1 1/2 cup mashed potato flakes
1 teaspoon seasoned salt
1/2 teaspoon paprika
1/4 teaspoon garlic powder
1/4 teaspoon fresh ground black pepper

Corn Flakes
1 cup crushed corn flake crumbs
2 tablespoons dried Cajun seasoning
1/4 teaspoon dried oregano leaves

Seasoning blends can be stored in airtight containers in the pantry except for those that contain Parmesan cheese and that must be stored in the refrigerator.

Feel free to experiment with your own favorite flavors like taco seasoning mix, cumin or curry. Also switch out Panko (Asian bread crumbs) for regular bread crumbsa or corn flake crumbs.

Week of Auguest 9, 2009

Don't have special seasonings in your cupboard? Don't worry, you make your own blend from common sesonings that most people keep on hand.

Cajun Seasoning Mix

Makes about 4 Tablespoons

2 teaspoons white pepper
2 teaspoons garlic powder
2 teaspoons onion powder
2 teaspoons cayenne pepper
2 teaspoons paprika
2 teaspoons ground black pepper

In the container of a blender or food processor, combine all the ingredients, and process on high speed until reduced to a fine powder.

Transfer to a container with a tight fitting lid and use as desired.
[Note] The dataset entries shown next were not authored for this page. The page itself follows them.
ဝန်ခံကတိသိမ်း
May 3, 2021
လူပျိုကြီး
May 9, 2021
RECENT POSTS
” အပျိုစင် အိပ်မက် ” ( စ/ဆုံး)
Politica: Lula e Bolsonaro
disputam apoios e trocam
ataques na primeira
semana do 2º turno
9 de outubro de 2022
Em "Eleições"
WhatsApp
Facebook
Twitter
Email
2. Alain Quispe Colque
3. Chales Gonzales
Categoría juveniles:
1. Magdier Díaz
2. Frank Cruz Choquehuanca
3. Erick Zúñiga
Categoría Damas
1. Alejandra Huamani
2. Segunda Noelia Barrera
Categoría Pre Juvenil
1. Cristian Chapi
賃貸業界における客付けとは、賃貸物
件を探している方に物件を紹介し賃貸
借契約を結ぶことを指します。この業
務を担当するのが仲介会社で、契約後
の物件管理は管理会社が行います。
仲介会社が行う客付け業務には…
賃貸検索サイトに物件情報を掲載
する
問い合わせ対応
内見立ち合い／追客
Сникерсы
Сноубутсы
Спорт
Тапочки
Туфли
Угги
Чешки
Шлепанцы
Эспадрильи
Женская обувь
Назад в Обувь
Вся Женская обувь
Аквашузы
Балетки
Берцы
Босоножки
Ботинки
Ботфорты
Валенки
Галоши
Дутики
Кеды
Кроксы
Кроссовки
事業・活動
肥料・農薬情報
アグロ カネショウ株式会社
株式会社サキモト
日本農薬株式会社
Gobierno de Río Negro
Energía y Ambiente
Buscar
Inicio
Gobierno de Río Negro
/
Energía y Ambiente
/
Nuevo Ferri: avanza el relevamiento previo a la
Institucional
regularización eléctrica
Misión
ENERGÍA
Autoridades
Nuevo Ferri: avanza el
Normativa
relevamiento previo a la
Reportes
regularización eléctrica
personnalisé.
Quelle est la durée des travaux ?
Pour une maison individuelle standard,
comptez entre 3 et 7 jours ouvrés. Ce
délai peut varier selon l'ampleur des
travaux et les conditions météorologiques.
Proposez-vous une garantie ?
COOKS NOTE: If you are sensitive to heat, lessen the cayenne pepper.

Week of August 2, 2009

Fruit Flavored Vinaigrettes

I just love the sweet sour flavors of fruit flavored vinaigrettes. Here is a simple one that utilizes strawberry jam for the sweet.

Strawberry Vinaigrette
Serves 4

2 teaspoons strawberry jam
1 tablespoon balsamic vinegar
2 1/2 tablespoons extra-virgin olive oil
Salt and pepper, to taste

Place jam in a medium bowl and whisk in vinegar then extra-virgin olive oil. Season the dressing with salt and pepper.

Per Serving: 83 Calories; 8g Fat (88.7% calories from fat); 1g Saturated Fat; trace Protein; 2g Carbohydrate; trace Dietary Fiber; 0mg Cholesterol; 1mg Sodium. Exchanges: 0 Fruit; 1 1/2 Fat; 0 Other Carbohydrates.

COOKS NOTE: This is great served over a strawberry and spinach salad. Add a little feta and red onion and you have quite a salad. You might want to experiment with other flavors jam flavors for variations.